Instructions for the task
What is needed is an exact copy of the line that contains "故事(Digital Storytelling)增能工作坊實施計畫" and of all later lines to the end of the records below, with no other lines.

Saved entries:
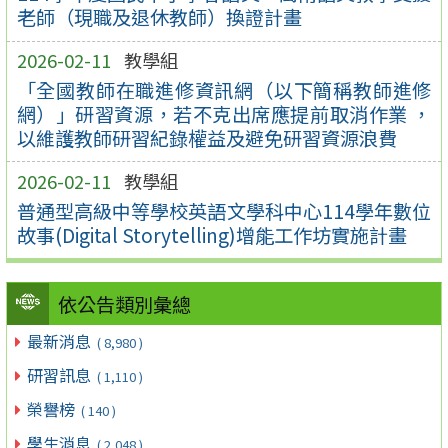
老師（現職及退休教師）換證計畫
2026-02-11
教學組
「全國教師在職進修資訊網（以下簡稱教師進修
網）」研習資源，若不克出席應提前取消作業 ，
以維護教師研習紀錄權益及避免研習資源浪費
2026-02-11
教學組
普通型高級中等學校英語文學科中心114學年數位
故事(Digital Storytelling)增能工作坊實施計畫
依公告類別彙總
最新消息
( 8,980 )
研習訊息
( 1,110 )
榮譽榜
( 140 )
學生消息
( 2,048 )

Response to this exercise
故事(Digital Storytelling)增能工作坊實施計畫
依公告類別彙總
最新消息
( 8,980 )
研習訊息
( 1,110 )
榮譽榜
( 140 )
學生消息
( 2,048 )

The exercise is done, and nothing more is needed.